Custom context menus always forget to support right-clicking *on* the context menu
January 17, 2011
Most users I see these days know they can use the right mouse button (or, if you’re being picky, the secondary mouse button) to produce a context menu. Essentially all creators of operating systems and UI frameworks (for platforms with mice) allow for this behavior. An interesting question is what happens when the user, having produced a context menu, right-clicks again on the context menu itself.
This isn’t odd at all to see in practice. For one thing, there are plenty of “right-click people” who habitually right-click on anything. And even for users who understand the difference between a left and right click, it’s fairly natural to inadvertently use the right mouse button twice in close succession to first invoke a context menu and then, in the next second, to select a command from that menu.
Microsoft Windows and Apple OS/X both handle this gracefully: right-clicking on a context menu command has the same effect as left-clicking the command. This behavior lets people who aren’t playing very close attention to which mouse button they’re clicking to still get what they want. The user can click with the right-mouse button to get the menu, and then immediately right-click again to select a command. (I’ve personally found this behavior worth exploiting; it feels faster to select context menu commands more quickly with two right clicks than a right and then a left click.)
This right-click-on-a-menu behavior is an example of a behavior that distinguishes long-time UI platforms from application UI creators that think they know better than the platform—or haven’t studied the platform closely enough. Virtually every application with custom context menus I’ve found fails to implement this behavior.
Case in point: Microsoft Office 2010, which should know better. I could have sworn they had this right at some point, but this knowledge was probably lost during the creation of their 19th proprietary UI framework. And if Office got this wrong, it's no surprise that most other apps with custom context menus get this wrong too. Generally, right-clicking on a context menu in such an application has no effect, which isn’t what the user wanted, but at least no harm is done.
It’s worse in the case of web application that override the browser’s context menu to provide their own context menu. The user gets seriously confused when the browser’s context menu comes up on top of the custom context menu:
Now, there's a small chance that the browser's context menu is left active by design; i.e., that a standard context menu on a custom context menu actually provides some value. Say, the custom context menu provides a plain hyperlink, and the user wants to be able to right-click on the link to copy the link's address. However, that rarely seems to be the case with most custom context menus. It seems more likely the implementors just didn't consider this scenario.

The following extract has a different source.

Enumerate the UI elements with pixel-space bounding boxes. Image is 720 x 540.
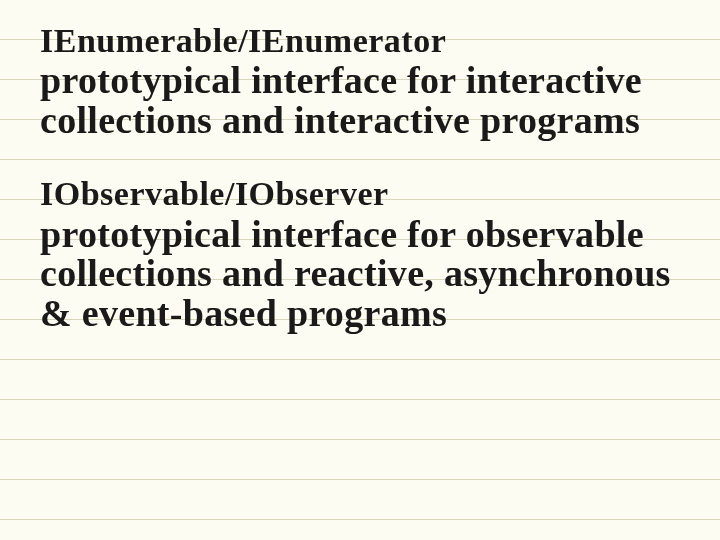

This whole situation isn't a big deal, but it’s precisely small details like this that prove the value of relying on the OS (or a mature UI platform) to provide stock control behavior. Most people assume that stock controls like menus, scroll bars, and combo boxes can’t be that hard to implement, failing to appreciate the years of hard usability learning baked into the platform. If you do have to roll your own context menus, consider whether you could save your users a bit of confusion by taking the time to get this right.